PolicyBrief
H.R. 2471
119th CongressMar 27th 2025
Right Drug Dose Now Act of 2025
IN COMMITTEE

The "Right Drug Dose Now Act of 2025" aims to improve patient safety by advancing the use of pharmacogenomics to prevent adverse drug events through updated guidelines, enhanced electronic health records, and improved adverse event reporting systems.

Eric Swalwell
D

Eric Swalwell

Representative

CA-14

LEGISLATION

Bill Pushes Tech Upgrades for Safer Meds Through Genetic Info: EHRs and Reporting Systems Targeted

This part of the Right Drug Dose Now Act focuses squarely on updating the tech behind your healthcare to better handle genetic information when it comes to medications. Specifically, Section 5 directs the Secretary of Health and Human Services (HHS) to get healthcare providers and systems up to speed on using pharmacogenomics – that's the study of how your genes affect your body's response to drugs. The goal is to prevent dangerous side effects by making sure your genetic makeup is considered before you get a prescription.

Getting Health Records Smarter About Your Meds

The bill mandates HHS to guide doctors and hospitals on using health IT smartly. Imagine your electronic health record (EHR) automatically flagging when a genetic test might be a good idea before you start a new medication, based on the drug itself, known interactions, your allergies, and any previous genetic test results you might have. Section 5 requires HHS to issue and update guidance at least twice a year on these drug-gene interaction alert systems, incorporating the latest info from drug labels and medical guidelines. It also pushes for EHR systems that can directly report bad reactions to the FDA, streamlining the process.

Making Bad Reactions Count (Genetically)

When bad drug reactions do happen, this bill wants to make sure we learn from them, especially if genetics played a role. Section 5 requires updates to the FDA Adverse Event Reporting System (FAERS). Key changes include:

  • An optional way for patients and doctors to note if a bad reaction might be linked to a drug-gene interaction.
  • Allowing FAERS to accept reports sent directly from provider EHR systems.
  • Creating patient-friendly reporting options, like a mobile app.

A report back to Congress on how these FAERS updates are going is required within one year.

Keeping Tabs: Studies and Reports

To ensure this all moves forward effectively, the bill includes oversight.
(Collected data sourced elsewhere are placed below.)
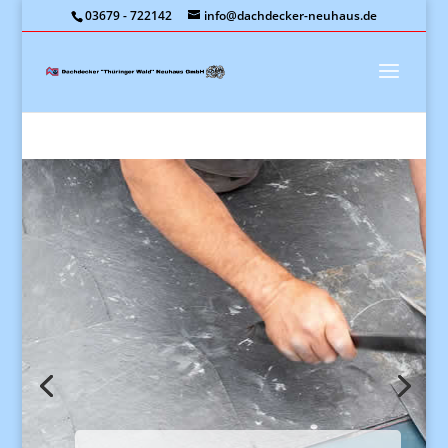
03679 - 722142
info@dachdecker-neuhaus.de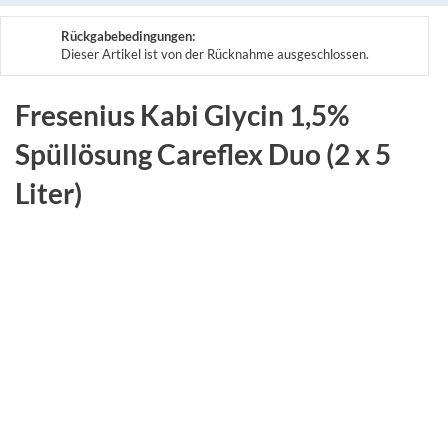
Rückgabebedingungen:
Dieser Artikel ist von der Rücknahme ausgeschlossen.
Fresenius Kabi Glycin 1,5%
Spüllösung Careflex Duo (2 x 5
Liter)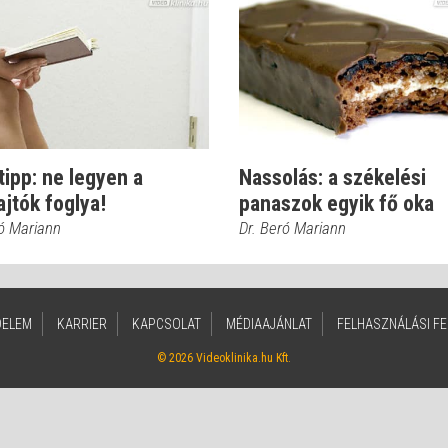
tipp: ne legyen a
Nassolás: a székelési
jtók foglya!
panaszok egyik fő oka
ró Mariann
Dr. Beró Mariann
DELEM
KARRIER
KAPCSOLAT
MÉDIAAJÁNLAT
FELHASZNÁLÁSI FE
© 2026 Videoklinika.hu Kft.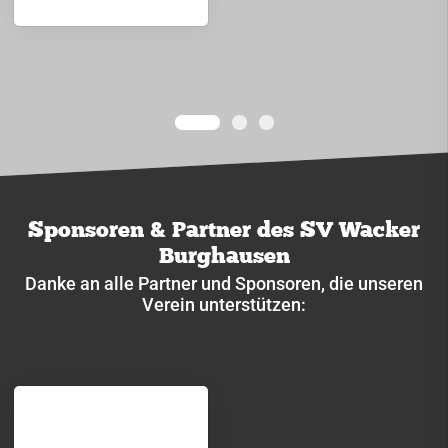
Sponsoren & Partner des SV Wacker
Burghausen
Danke an alle Partner und Sponsoren, die unseren
Verein unterstützen: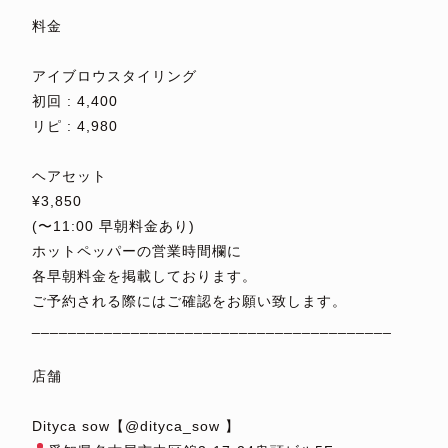
⁡
料金
⁡
アイブロウスタイリング
初回 : 4,400
リピ : 4,980
⁡
ヘアセット
¥3,850
(〜11:00 早朝料金あり)
ホットペッパーの営業時間欄に
各早朝料金を掲載しております。
ご予約される際にはご確認をお願い致します。
________________________________________
⁡
店舗
⁡
Dityca sow【@dityca_sow 】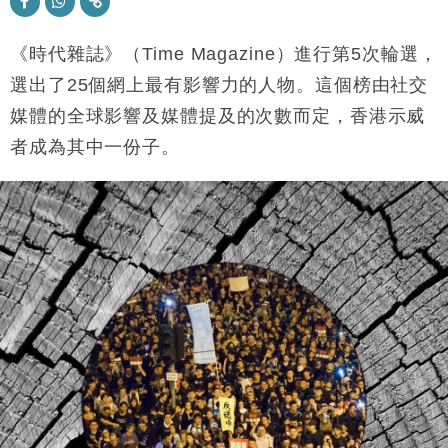
及消費表現
本地｜假冒內地執法人員要求交「保證金」 43歲女子
16:47
損失近6900萬元
《時代雜誌》（Time Magazine）進行第5次輪選，
財經｜日經失守6.5萬點後回穩 全周仍升近2%
選出了25個網上最有影響力的人物。這個榜由社交
16:05
媒體的全球影響及媒體提及的次數而定，香港示威
財經｜恒隆10月換帥 玩具「反」斗城亞洲CEO蔡德
15:47
者成為其中一份子。
粦接任
財經｜韓股反覆波動收跌 連挫7周創逾3年最長跌勢
15:11
財經｜內地7月美元計價出口增近24%勝預期 貿易順
13:44
差達1125億美元
財經｜日本春季三度入市撐日圓 4月單日斥6.28萬億
12:44
日圓干預創新高
國際｜特朗普料美伊戰事快結束 承認部分彈藥庫存緊
11:12
張
財經｜SA售股自救後再出手 斥4億美元押注未上市公
15:59
司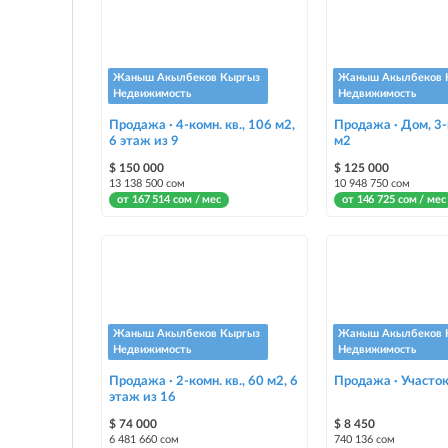
Жаныш Акылбеков Кыргыз
Жаныш Акылбеков 
Недвижимость
Недвижимость
Продажа · 4-комн. кв., 106 м2,
Продажа · Дом, 3-
6 этаж из 9
м2
$ 150 000
$ 125 000
13 138 500 сом
10 948 750 сом
от 167 514 сом / мес
от 146 725 сом / мес
Жаныш Акылбеков Кыргыз
Жаныш Акылбеков 
Недвижимость
Недвижимость
Продажа · 2-комн. кв., 60 м2, 6
Продажа · Участок
этаж из 16
$ 74 000
$ 8 450
6 481 660 сом
740 136 сом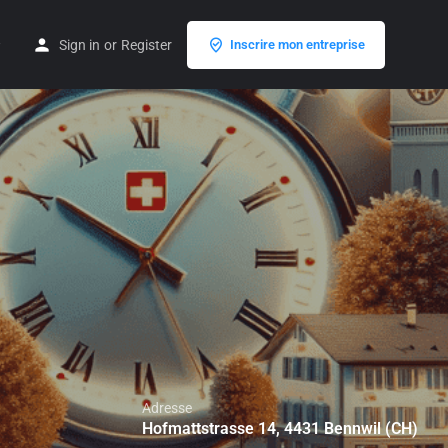
Sign in
or
Register
Inscrire mon entreprise
Adresse
Hofmattstrasse 14, 4431 Bennwil (CH)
HHS needs to report to Congress within 180 days on what further EHR improvements are needed to better capture and use pharmacogenomic data from the real world, including details about the specific labs and tests used. Separately, the Comptroller General has 180 days to study and recommend how the FDA can better update drug labels with information about drug-gene interactions. While the aim is safer, more personalized medicine, these tech upgrades and new reporting pathways will likely mean adjustments and potential costs for healthcare providers and hospital systems needing to update their software and workflows.